**What is being asked**
One number is the whole answer: the tally of lines in the records that include the word "auch".

(Collected data)
++++++++++++++++++++
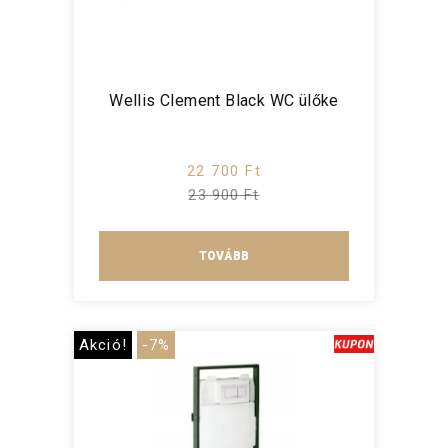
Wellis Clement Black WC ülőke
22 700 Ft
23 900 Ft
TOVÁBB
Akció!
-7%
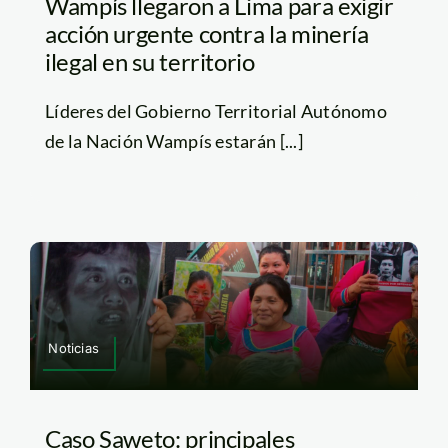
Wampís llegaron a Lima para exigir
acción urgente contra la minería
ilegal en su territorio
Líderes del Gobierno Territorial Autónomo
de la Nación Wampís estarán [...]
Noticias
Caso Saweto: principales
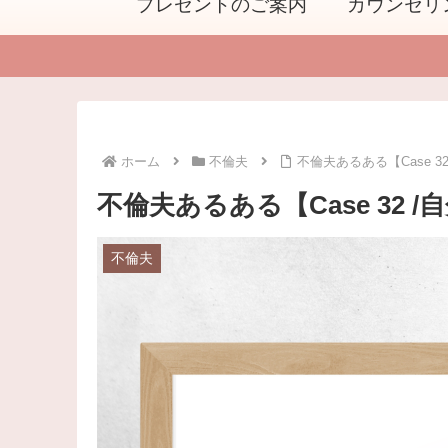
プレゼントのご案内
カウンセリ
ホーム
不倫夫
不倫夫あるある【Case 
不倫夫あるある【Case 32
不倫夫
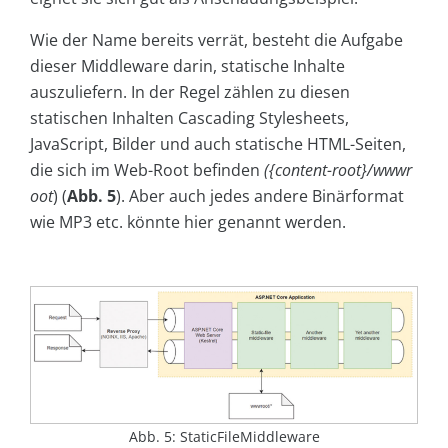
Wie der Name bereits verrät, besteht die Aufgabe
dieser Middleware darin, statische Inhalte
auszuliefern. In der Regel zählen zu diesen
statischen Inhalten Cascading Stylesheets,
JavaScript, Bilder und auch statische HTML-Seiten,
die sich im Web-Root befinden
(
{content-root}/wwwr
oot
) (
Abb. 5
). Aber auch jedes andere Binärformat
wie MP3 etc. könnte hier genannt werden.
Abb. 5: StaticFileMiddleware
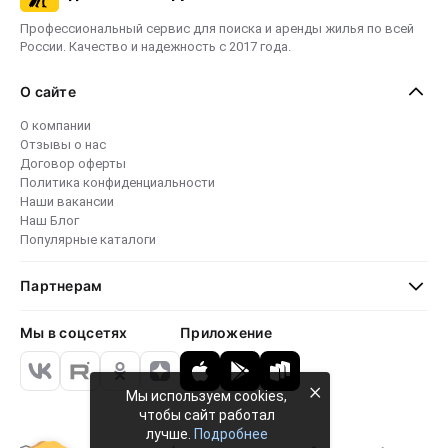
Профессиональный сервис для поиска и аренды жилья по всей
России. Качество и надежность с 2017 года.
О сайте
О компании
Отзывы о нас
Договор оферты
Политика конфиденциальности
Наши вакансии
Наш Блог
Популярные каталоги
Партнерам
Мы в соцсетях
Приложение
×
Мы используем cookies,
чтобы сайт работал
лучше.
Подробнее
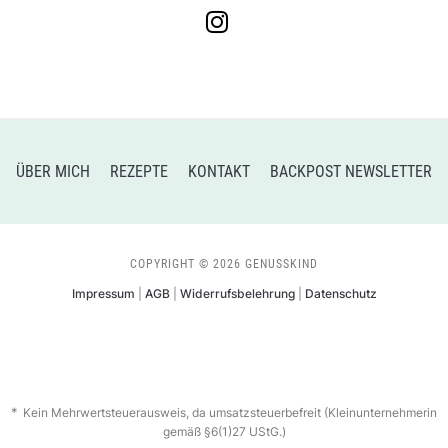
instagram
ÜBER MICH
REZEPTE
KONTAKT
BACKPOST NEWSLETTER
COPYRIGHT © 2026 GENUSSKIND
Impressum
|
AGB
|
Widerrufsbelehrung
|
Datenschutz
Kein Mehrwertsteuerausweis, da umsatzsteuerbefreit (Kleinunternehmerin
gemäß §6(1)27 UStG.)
++++++++++++++++++++
**Completed task**
2